[Stored data entries]
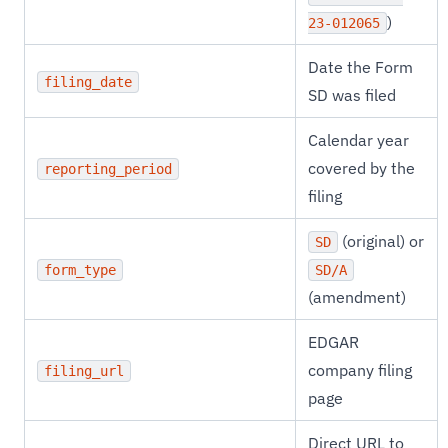
)
23-012065
Date the Form
filing_date
SD was filed
Calendar year
covered by the
reporting_period
filing
(original) or
SD
form_type
SD/A
(amendment)
EDGAR
company filing
filing_url
page
Direct URL to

# [Prompt]
Since the copy must contain no pictures, return only the text of the records, exactly as it stands.

# [Exercise solution]
)
23-012065
Date the Form
filing_date
SD was filed
Calendar year
covered by the
reporting_period
filing
(original) or
SD
form_type
SD/A
(amendment)
EDGAR
company filing
filing_url
page
Direct URL to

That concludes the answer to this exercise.